For every line below, restate it exactly and drop the images.

++++++++++

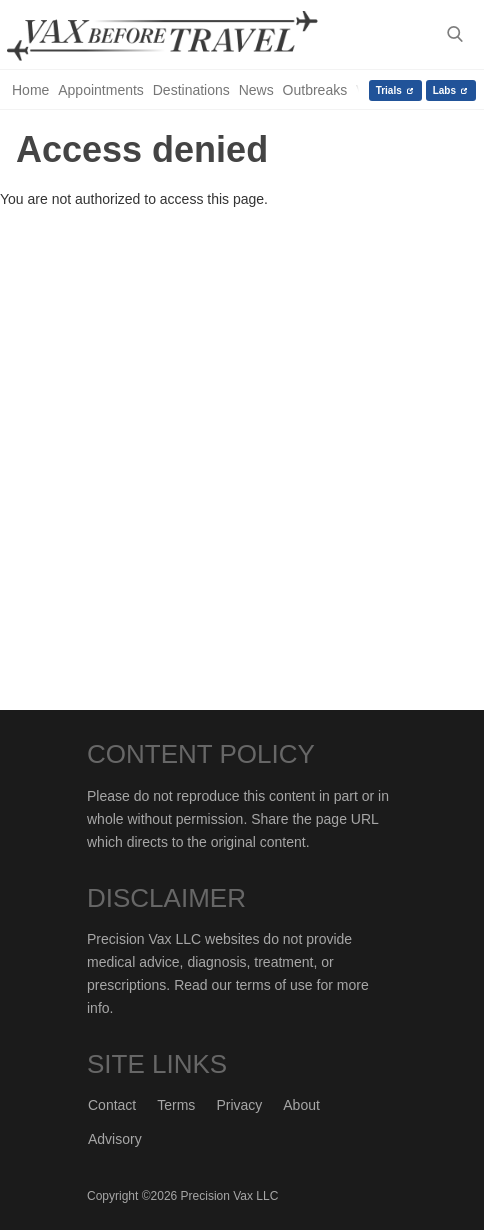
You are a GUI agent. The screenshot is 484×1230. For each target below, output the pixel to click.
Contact (112, 1105)
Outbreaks (315, 90)
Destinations (191, 90)
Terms (176, 1105)
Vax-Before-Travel (182, 36)
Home (30, 90)
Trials (389, 90)
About (301, 1105)
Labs (444, 90)
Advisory (115, 1139)
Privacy (239, 1105)
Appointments (101, 90)
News (256, 90)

++++++++++

§ Answer section:
You are a GUI agent. The screenshot is 484×1230. For each target below, output the pixel to click.
Contact (112, 1105)
Outbreaks (315, 90)
Destinations (191, 90)
Terms (176, 1105)
Vax-Before-Travel (182, 36)
Home (30, 90)
Trials (389, 90)
About (301, 1105)
Labs (444, 90)
Advisory (115, 1139)
Privacy (239, 1105)
Appointments (101, 90)
News (256, 90)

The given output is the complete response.